You've again just said exactly what I was thinking! You keep saving me all that typing!  

"You must spread some Reputation around before giving it to The Hemp Goddess again."

So I'll thank you here!

​


----------



## craterlake (Mar 28, 2011)

The Hemp Goddess said:
			
		

> You need to relax...you are less than 6 weeks into flowering. You probably have at least 2-1/2 to 4 weeks or more to maturity. Most strains take over 8 weeks to mature and many 10-12 weeks. The color of the pistils have nothing to do with the maturity of the plant. However, bagseed can mean hermies and brown pistils at this stage of growth could be pollination. Are you keeping a good eye out for hermies?


 
I know!! I'm getting excited! It's not a patience thing, I'm very patient! I just don't want to mess up at this point!!  No sign of hermies. I check everyday! Twice a day as a matter of fact! The leaves on most of the plants are looking rather sugury (if that's a word!) I took some pics but they all have that yellowish glow from the lights so not much detail shows. But I'm watching them very closely!!
I'm not sure what macros is when talking about a camera?? 

tanks!!


----------



## OGKushman (Mar 28, 2011)

People call em all sorts of names...

IMO they look like close to a fungal spore


----------



## woodydude (Mar 28, 2011)

Frosty!

Oh, the macro is usually a setting on digital camera's whose icon is a flower, tulip maybe. It allows for detail in close ups much better than "normal" settings.

Stay frosty dudes  W


----------



## craterlake (Mar 28, 2011)

Roddy said:
			
		

> As stated, get the magnifier and cut a few leaves off to check, not many and only the only the ones with the "sugar" (small 3 leaf clusters on the bud work for me). Make sure to take leaves from a sampling of buds so you get the idea of how the trichs are on several areas of the plant!
> 
> It is hard to tell at first, make sure you have the leaf on a flat surface and slowly dial in the view until you can make out the differences. You're looking for the "bubbles, or water droplets" at the top of the tall trich stems, just zoom in and out so you can see the differences.
> 
> ...


 
OK, I dug out an old OptiVisor that I had purchased years ago to help me when I was welding. I wore bifocals and it was difficult to weld under a truck when I had to bend my head way back to see, so I got this gizmo with a #5 lens_  and boy do the trichomes really pop now!! _They are definitely clear!

tanks for the feedback!!


----------



## craterlake (Mar 28, 2011)

woodydude said:
			
		

> Frosty!
> 
> Oh, the macro is usually a setting on digital camera's whose icon is a flower, tulip maybe. It allows for detail in close ups much better than "normal" settings.
> 
> Stay frosty dudes  W


 
Thanks, I will check my new digital camera and try and take some decent pics!!


----------



## OGKushman (Mar 28, 2011)

That is not gonna work for you. It magnifies something like2.5x.  Its a dentists shield pretty much.

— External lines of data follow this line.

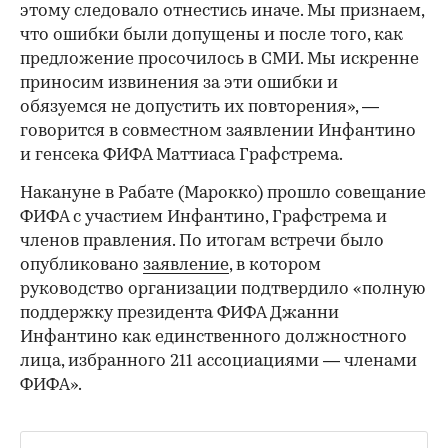
этому следовало отнестись иначе. Мы признаем,
что ошибки были допущены и после того, как
предложение просочилось в СМИ. Мы искренне
приносим извинения за эти ошибки и
обязуемся не допустить их повторения», —
говорится в совместном заявлении Инфантино
и генсека ФИФА Маттиаса Графстрема.
Накануне в Рабате (Марокко) прошло совещание
ФИФА с участием Инфантино, Графстрема и
членов правления. По итогам встречи было
опубликовано
заявление
, в котором
руководство организации подтвердило «полную
поддержку президента ФИФА Джанни
Инфантино как единственного должностного
лица, избранного 211 ассоциациями — членами
ФИФА».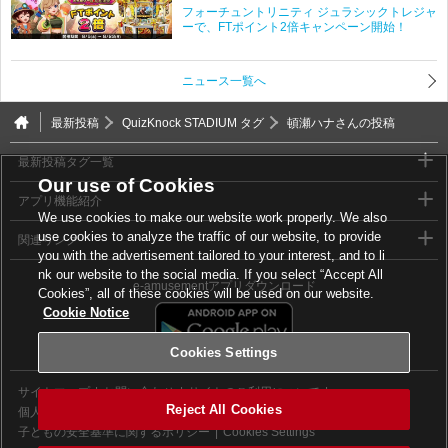
フォーチュントリニティ ジュラシックトレジャ
ーで、FTポイント2倍キャンペーン開始！
ニュース一覧へ
最新投稿
QuizKnock STADIUM タグ
頓瀬ハナさんの投稿
最新投稿タグ一覧
Our use of Cookies
アプリ機能紹介
We use cookies to make our website work properly. We also
use cookies to analyze the traffic of our website, to provide
関連リンク
you with the advertisement tailored to your interest, and to li
nk our website to the social media. If you select “Accept All
e-amusementアプリダウンロード
Cookies”, all of these cookies will be used on our website.
Cookie Notice
Cookies Settings
サイトマップ
お問い合わせ
サイトのご利用について
Reject All Cookies
個人情報等保護方針
外部送信について
子どもの安全基準に関するポリシー
Cookies Settings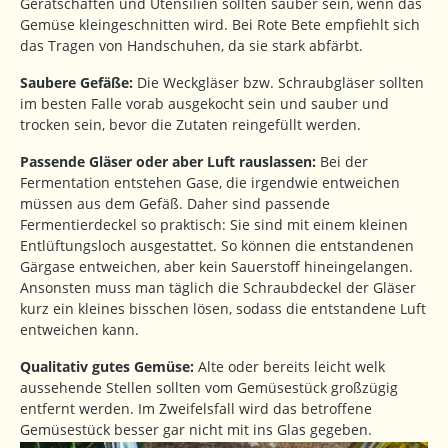
Gerätschaften und Utensilien sollten sauber sein, wenn das
Gemüse kleingeschnitten wird. Bei Rote Bete empfiehlt sich
das Tragen von Handschuhen, da sie stark abfärbt.
Saubere Gefäße:
Die Weckgläser bzw. Schraubgläser sollten
im besten Falle vorab ausgekocht sein und sauber und
trocken sein, bevor die Zutaten reingefüllt werden.
Passende Gläser oder aber Luft rauslassen:
Bei der
Fermentation entstehen Gase, die irgendwie entweichen
müssen aus dem Gefäß. Daher sind passende
Fermentierdeckel so praktisch: Sie sind mit einem kleinen
Entlüftungsloch ausgestattet. So können die entstandenen
Gärgase entweichen, aber kein Sauerstoff hineingelangen.
Ansonsten muss man täglich die Schraubdeckel der Gläser
kurz ein kleines bisschen lösen, sodass die entstandene Luft
entweichen kann.
Qualitativ gutes Gemüse:
Alte oder bereits leicht welk
aussehende Stellen sollten vom Gemüsestück großzügig
entfernt werden. Im Zweifelsfall wird das betroffene
Gemüsestück besser gar nicht mit ins Glas gegeben.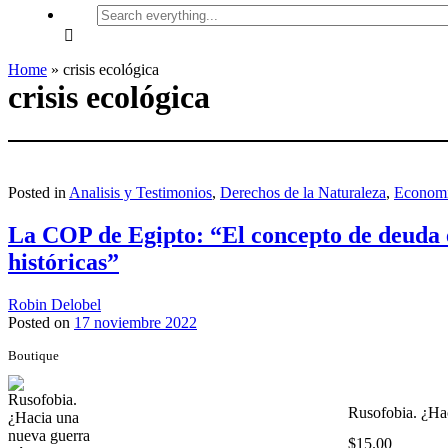
Search
everything...
Home
»
crisis ecológica
crisis ecológica
Posted in
Analisis y Testimonios
,
Derechos de la Naturaleza
,
Econom
La COP de Egipto: “El concepto de deuda ec
históricas”
Robin Delobel
Posted on
17 noviembre 2022
Boutique
Rusofobia. ¿Hac
$
15.00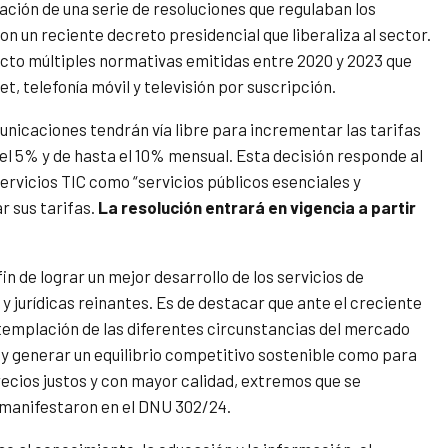
ción de una serie de resoluciones que regulaban los
on un reciente decreto presidencial que liberaliza al sector.
efecto múltiples normativas emitidas entre 2020 y 2023 que
t, telefonía móvil y televisión por suscripción.
unicaciones tendrán vía libre para incrementar las tarifas
el 5% y de hasta el 10% mensual. Esta decisión responde al
ervicios TIC como “servicios públicos esenciales y
r sus tarifas.
La resolución entrará en vigencia a partir
n de lograr un mejor desarrollo de los servicios de
 jurídicas reinantes. Es de destacar que ante el creciente
ntemplación de las diferentes circunstancias del mercado
y generar un equilibrio competitivo sostenible como para
recios justos y con mayor calidad, extremos que se
, manifestaron en el DNU 302/24.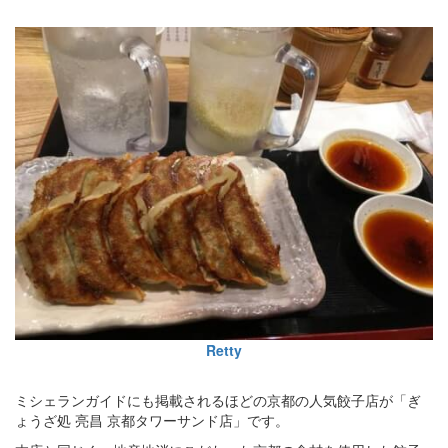
Retty
ミシェランガイドにも掲載されるほどの京都の人気餃子店が「ぎ
ょうざ処 亮昌 京都タワーサンド店」です。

You need a minimum of 30x. Thats over 10 times more magnification. You need the trics that big in order to see the color of the head.


----------



## OGKushman (Mar 28, 2011)

REMOVED!


 I cant upload a photo AND the quick reply box is now missing. Both since yesterday.


----------



## TheKlonedRanger (Mar 28, 2011)

That's odd. I posted pics this morning no problem and I only use the quick reply. I don't see a problem.


----------



## Hick (Mar 28, 2011)

TheKlonedRanger said:
			
		

> That's odd. I posted pics this morning no problem and I only use the quick reply. I don't see a problem.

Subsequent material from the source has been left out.